[WHAT IS EXPECTED]: Please retype the data in full and exactly; the pictures are not part of the copy.
*** Opening of DATA LISTING ***
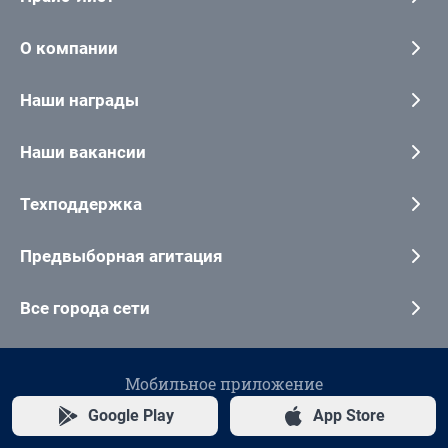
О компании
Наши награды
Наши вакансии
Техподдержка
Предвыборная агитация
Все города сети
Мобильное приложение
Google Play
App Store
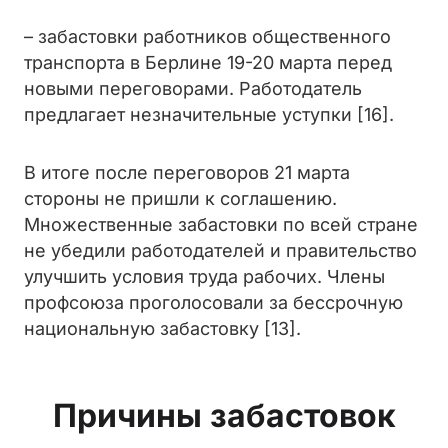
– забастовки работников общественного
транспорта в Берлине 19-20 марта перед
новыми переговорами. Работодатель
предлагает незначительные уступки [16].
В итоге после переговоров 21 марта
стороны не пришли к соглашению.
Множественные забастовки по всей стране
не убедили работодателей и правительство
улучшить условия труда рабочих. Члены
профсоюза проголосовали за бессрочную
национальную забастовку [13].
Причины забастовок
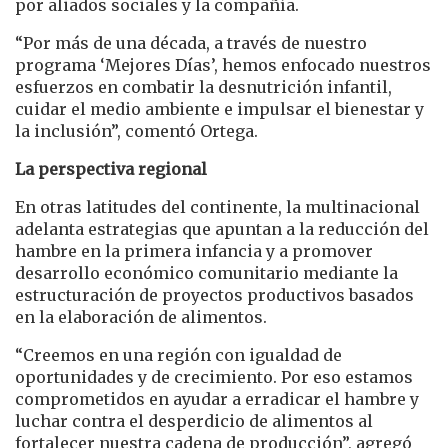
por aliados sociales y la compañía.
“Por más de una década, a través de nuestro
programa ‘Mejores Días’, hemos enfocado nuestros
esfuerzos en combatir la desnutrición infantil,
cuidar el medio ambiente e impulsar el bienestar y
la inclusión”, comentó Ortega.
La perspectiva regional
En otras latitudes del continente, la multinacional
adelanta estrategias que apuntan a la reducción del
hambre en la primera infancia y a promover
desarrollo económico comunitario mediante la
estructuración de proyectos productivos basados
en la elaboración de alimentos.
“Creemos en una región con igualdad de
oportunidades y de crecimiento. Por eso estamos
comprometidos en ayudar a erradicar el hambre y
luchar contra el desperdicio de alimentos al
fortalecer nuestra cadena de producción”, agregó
*** Close of DATA LISTING ***
[TASK OUTPUT]:
О компании
Наши награды
Наши вакансии
Техподдержка
Предвыборная агитация
Все города сети
Мобильное приложение
Google Play
App Store
– забастовки работников общественного
транспорта в Берлине 19-20 марта перед
новыми переговорами. Работодатель
предлагает незначительные уступки [16].
В итоге после переговоров 21 марта
стороны не пришли к соглашению.
Множественные забастовки по всей стране
не убедили работодателей и правительство
улучшить условия труда рабочих. Члены
профсоюза проголосовали за бессрочную
национальную забастовку [13].
Причины забастовок
por aliados sociales y la compañía.
“Por más de una década, a través de nuestro
programa ‘Mejores Días’, hemos enfocado nuestros
esfuerzos en combatir la desnutrición infantil,
cuidar el medio ambiente e impulsar el bienestar y
la inclusión”, comentó Ortega.
La perspectiva regional
En otras latitudes del continente, la multinacional
adelanta estrategias que apuntan a la reducción del
hambre en la primera infancia y a promover
desarrollo económico comunitario mediante la
estructuración de proyectos productivos basados
en la elaboración de alimentos.
“Creemos en una región con igualdad de
oportunidades y de crecimiento. Por eso estamos
comprometidos en ayudar a erradicar el hambre y
luchar contra el desperdicio de alimentos al
fortalecer nuestra cadena de producción”, agregó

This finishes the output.